Dalam upaya memberikan pendidikan anti korupsi kepada anak usia dini tersebut, guru bisa memanfaatkan penggunaan berbagai media. Tentu saja media yang disukai anak-anak. Misalkan media permainan monopoli dengan beberapa modifikasi. Atau media komik yang bisa dibuat dengan aplikasi di smartphone. Bisa juga melalui poster, pop-up book, dan lain-lain. Bagi guru angkatan milenial yang lebih melek teknologi, bisa juga dengan membuat film-film pendek. Untuk urusan membuat media pembelajaran ini, jangan pernah meragukan kreatifitas guru-guru TK dan SD.
Jika diajarkan secara ajeg dengan menggunakan media yang menarik, maka guru bisa menanamkan 5 sikap dasar anti korupsi pada anak-anak. Kelima sikap dasar tersebut adalah disiplin, tanggung jawab, jujur, sederhana dan berani mengungkapkan kebenaran. Kelima sikap tersebut otomatis akan membentuk antibody terhadap tindak korupsi pada diri anak-anak.

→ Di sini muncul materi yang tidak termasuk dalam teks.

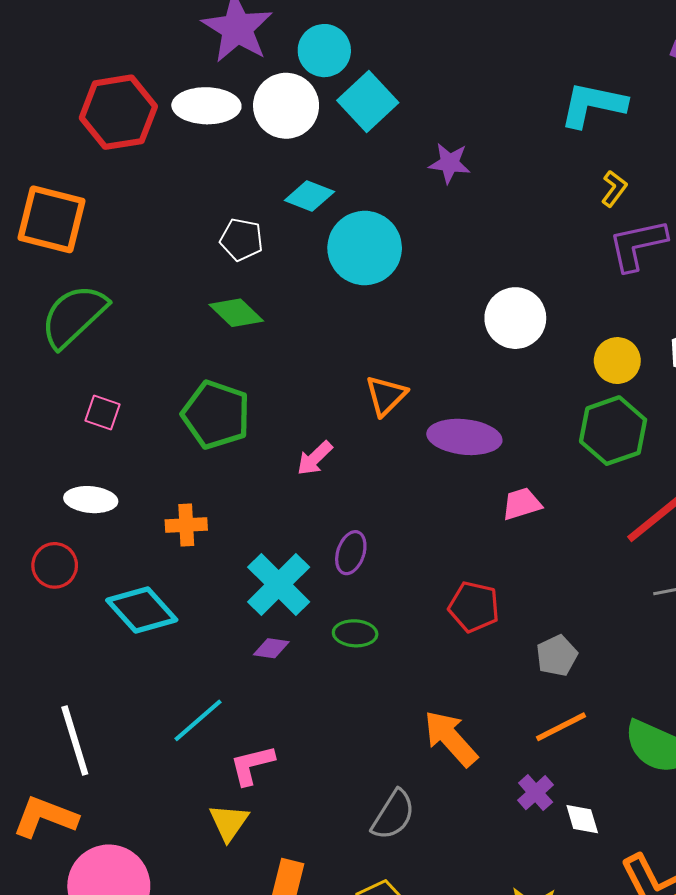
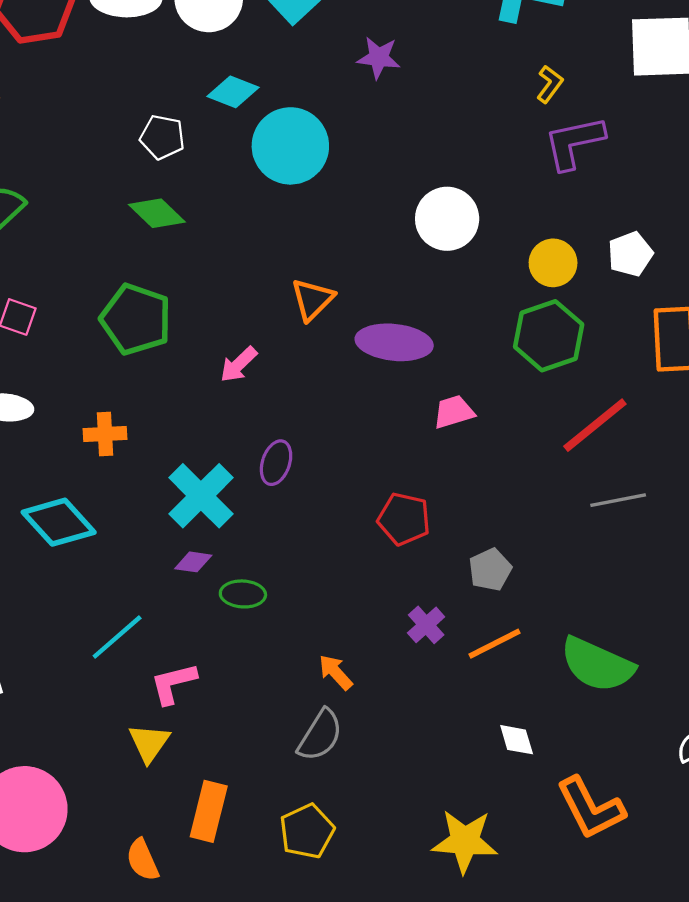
green ellipse: (355, 633) -> (243, 594), moved
orange arrow: (451, 738) -> (336, 672), moved, size x0.6
purple cross: (536, 793) -> (426, 625), moved

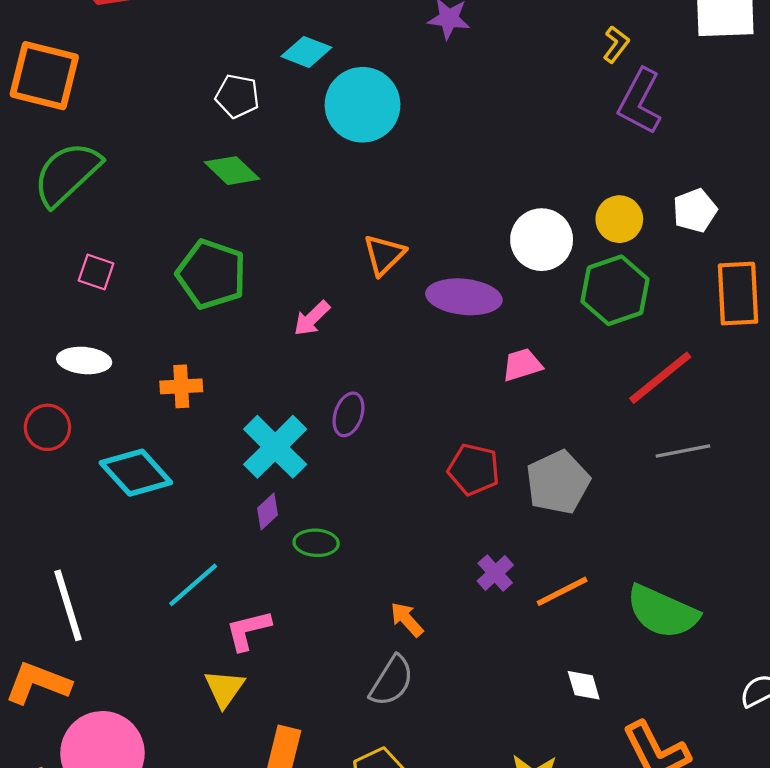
purple L-shape: (574, 143) -> (640, 102), turned -50
white circle: (447, 219) -> (542, 240), moved
purple diamond: (193, 562) -> (268, 512), turned -51
gray pentagon: (490, 570) -> (558, 482), moved, size x1.5

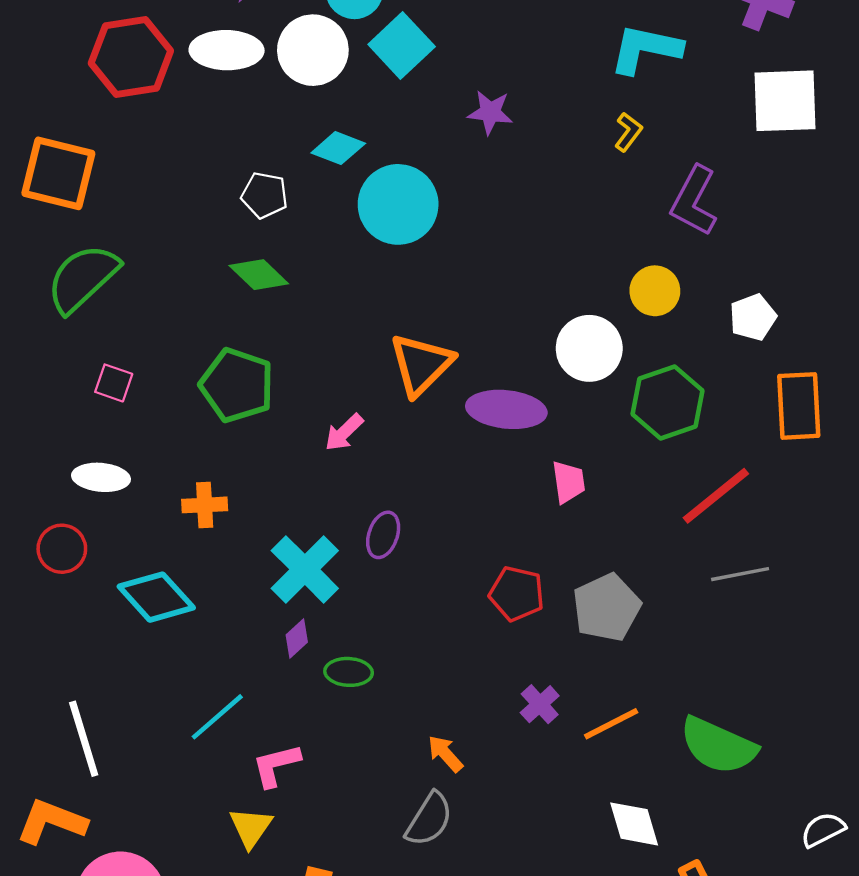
yellow L-shape: (616, 44) -> (628, 132), moved
yellow circle: (619, 219) -> (655, 291), moved
orange triangle: (384, 255) -> (421, 364), size x1.4
pink trapezoid: (522, 365) -> (569, 482), turned 99
white diamond: (584, 685) -> (634, 824), size x1.4

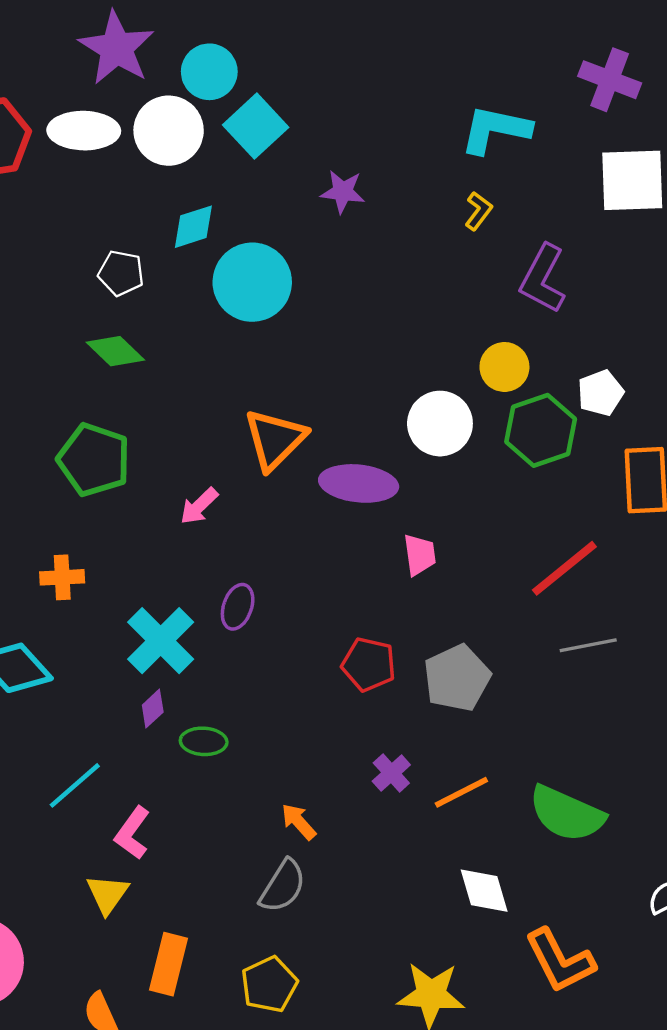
cyan diamond: (338, 148) -> (193, 227), turned -39
green hexagon: (668, 402) -> (541, 430), moved
pink L-shape: (276, 765) -> (132, 833), turned -40

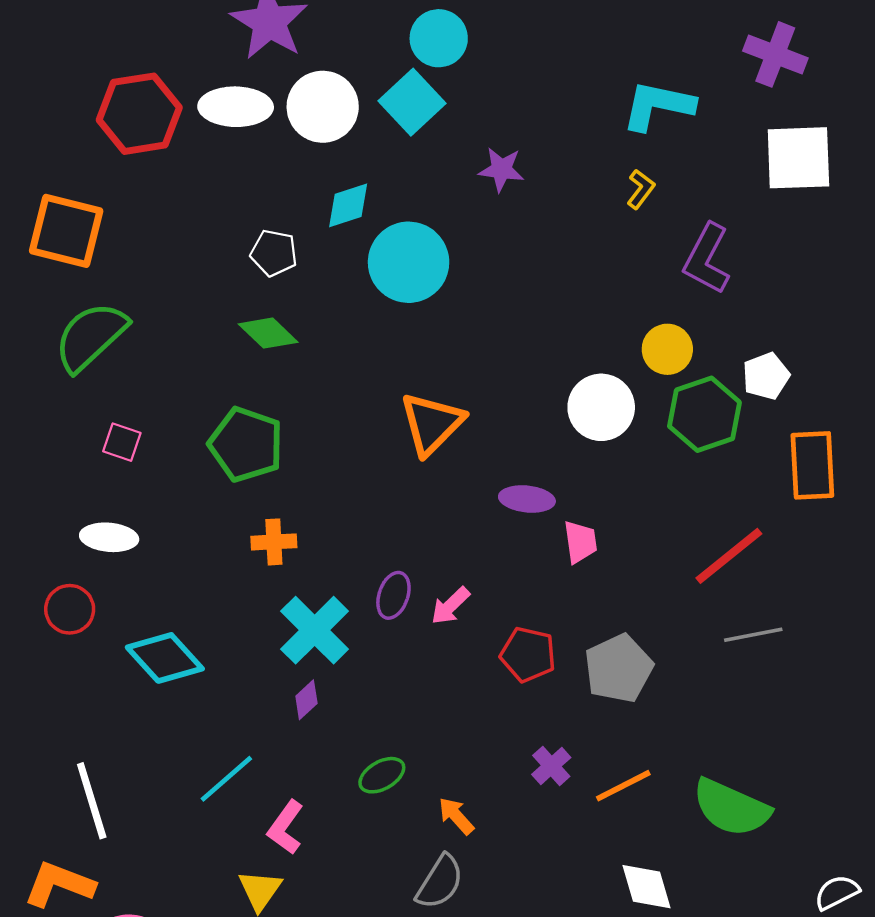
cyan circle: (209, 72) -> (439, 38), moved
purple ellipse: (359, 483) -> (527, 499), moved, size x0.7
pink arrow: (199, 506) -> (450, 606), moved
orange cross: (62, 577) -> (274, 542), moved
green ellipse: (204, 741) -> (382, 775), moved, turned -33

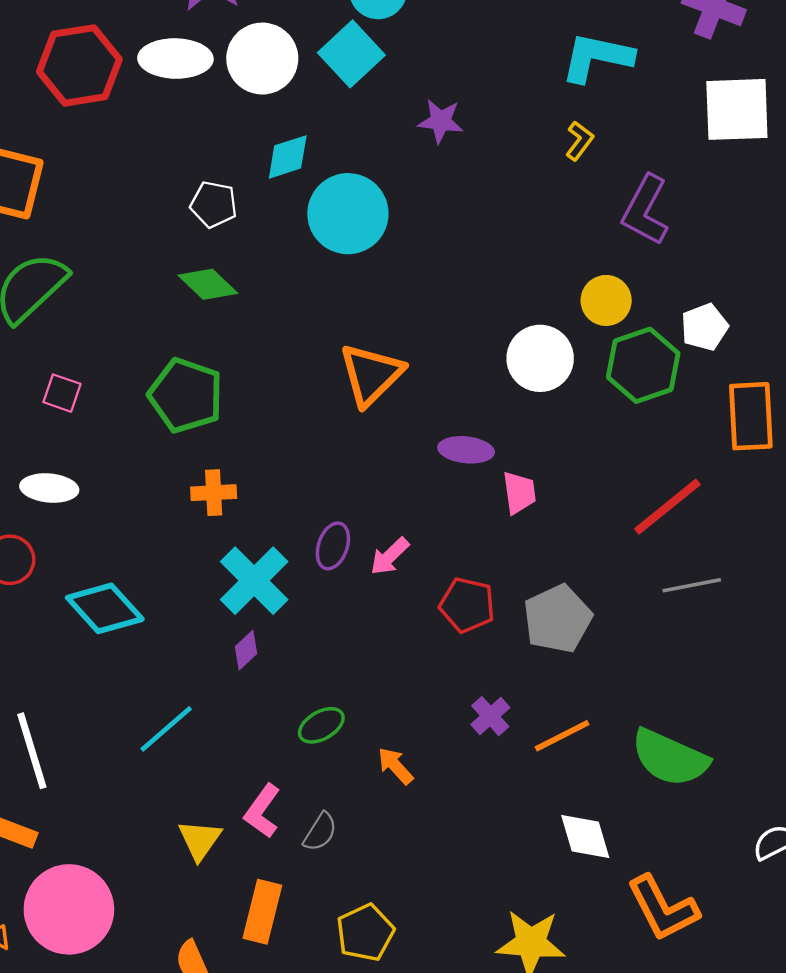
pink L-shape: (286, 827) -> (262, 811), moved
gray semicircle: (440, 882) -> (320, 832), moved, size x0.7

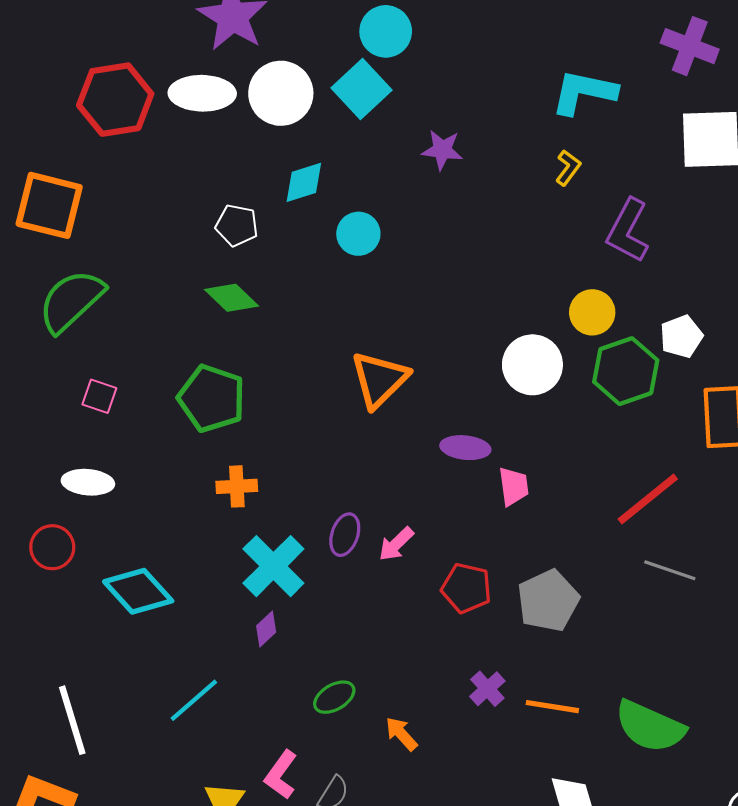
cyan circle: (348, 214) -> (358, 234), size x0.6
gray line: (692, 585) -> (670, 570), turned 30
orange line: (562, 736) -> (552, 707), turned 36

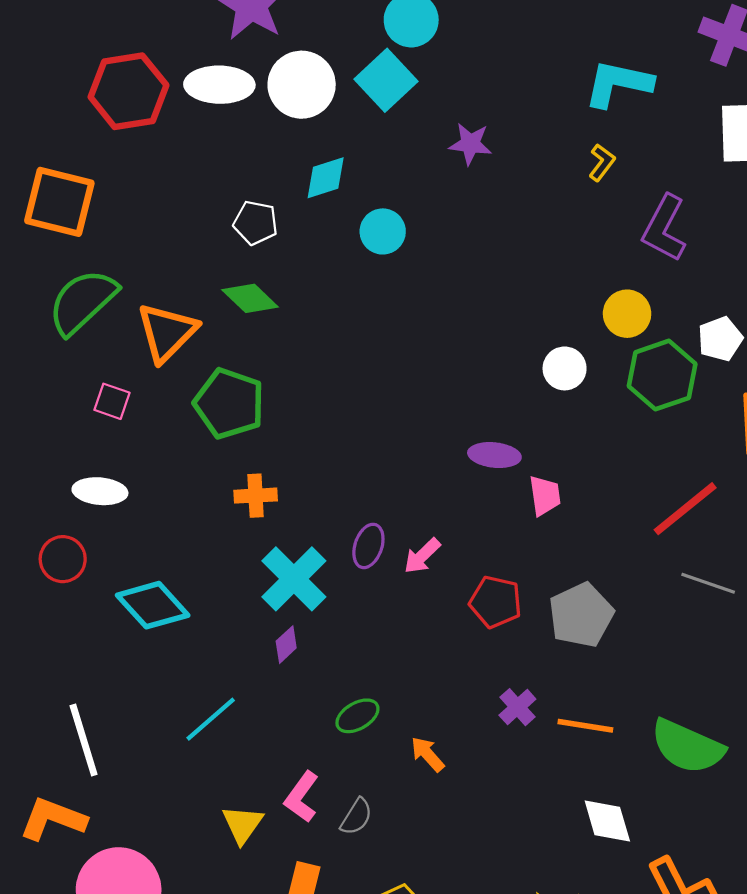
white circle: (532, 365) -> (565, 368), size x0.7
orange triangle: (379, 379) -> (167, 332), moved

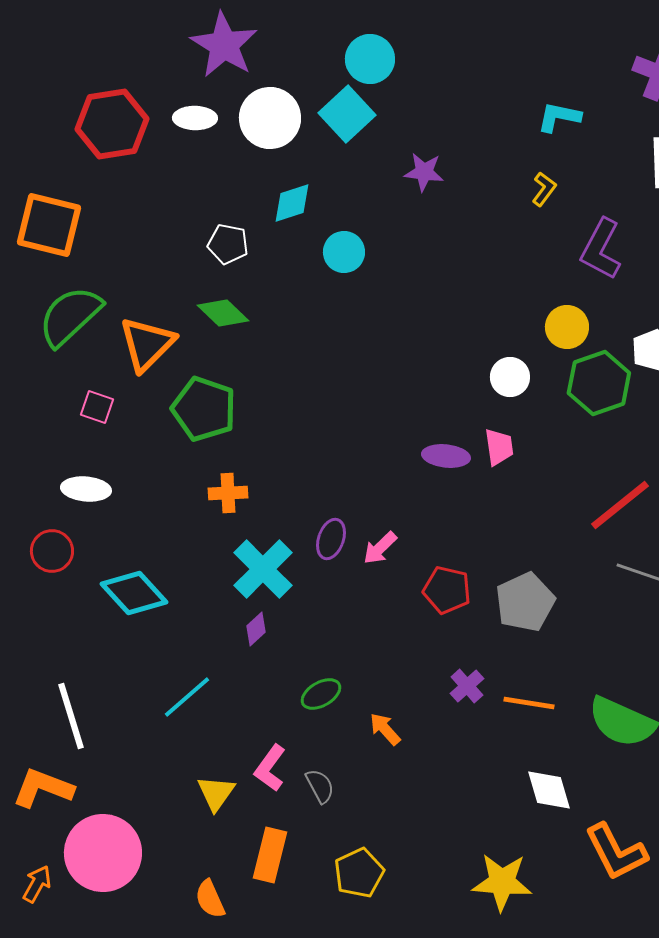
cyan L-shape: (618, 84) -> (559, 117), size x0.7
white ellipse: (219, 85) -> (195, 118), size x0.7
pink trapezoid: (545, 496) -> (499, 447), moved
gray semicircle: (356, 817) -> (320, 786), turned -60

Dengan begitu tidak akan muncul pertanyaan sesat pikir semacam: “Jika para koruptor masih bisa hidup mewah bergelimang harta selama maupun sekeluarnya mereka dari penjara, lalu kenapa saya harus berkata tidak pada korupsi?”
Demikianlah sumbangsih yang bisa dilakukan para guru untuk Indonesia yang nir korupsi. Perkara penegakan hukumnya biarlah menjadi urusan beliau-beliau yang duduk di Senayan sana. Soal law enforcement, memangnya guru bisa apa?